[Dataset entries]
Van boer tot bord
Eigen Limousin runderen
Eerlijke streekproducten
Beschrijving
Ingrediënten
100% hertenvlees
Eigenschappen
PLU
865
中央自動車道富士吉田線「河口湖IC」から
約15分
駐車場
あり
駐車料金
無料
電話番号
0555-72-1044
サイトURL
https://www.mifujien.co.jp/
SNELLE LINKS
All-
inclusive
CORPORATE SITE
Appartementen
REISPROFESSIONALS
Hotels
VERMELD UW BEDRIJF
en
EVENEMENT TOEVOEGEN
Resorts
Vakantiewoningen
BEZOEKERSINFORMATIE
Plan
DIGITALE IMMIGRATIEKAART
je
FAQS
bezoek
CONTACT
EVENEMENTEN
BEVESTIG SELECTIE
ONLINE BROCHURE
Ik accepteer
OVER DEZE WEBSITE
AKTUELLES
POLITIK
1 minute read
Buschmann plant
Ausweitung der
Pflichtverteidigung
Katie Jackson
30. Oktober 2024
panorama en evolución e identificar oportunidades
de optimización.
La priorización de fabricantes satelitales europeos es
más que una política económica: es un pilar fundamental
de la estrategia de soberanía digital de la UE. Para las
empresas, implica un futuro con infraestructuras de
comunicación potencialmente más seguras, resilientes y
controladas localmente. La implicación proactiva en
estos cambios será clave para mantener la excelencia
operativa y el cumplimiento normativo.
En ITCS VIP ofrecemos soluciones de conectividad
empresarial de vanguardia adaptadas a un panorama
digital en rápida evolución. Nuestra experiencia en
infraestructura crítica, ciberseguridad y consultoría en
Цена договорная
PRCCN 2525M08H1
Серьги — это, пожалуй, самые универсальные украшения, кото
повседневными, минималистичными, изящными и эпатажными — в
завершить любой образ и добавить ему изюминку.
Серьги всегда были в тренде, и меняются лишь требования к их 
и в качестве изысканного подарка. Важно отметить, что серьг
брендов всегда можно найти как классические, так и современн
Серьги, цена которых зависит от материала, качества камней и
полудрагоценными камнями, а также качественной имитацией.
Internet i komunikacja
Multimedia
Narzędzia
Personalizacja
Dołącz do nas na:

**WHAT IS NEEDED**: Copy each line in the data that holds the word "Серьги".

**TASK RESPONSE**:
Серьги — это, пожалуй, самые универсальные украшения, кото
Серьги всегда были в тренде, и меняются лишь требования к их 
Серьги, цена которых зависит от материала, качества камней и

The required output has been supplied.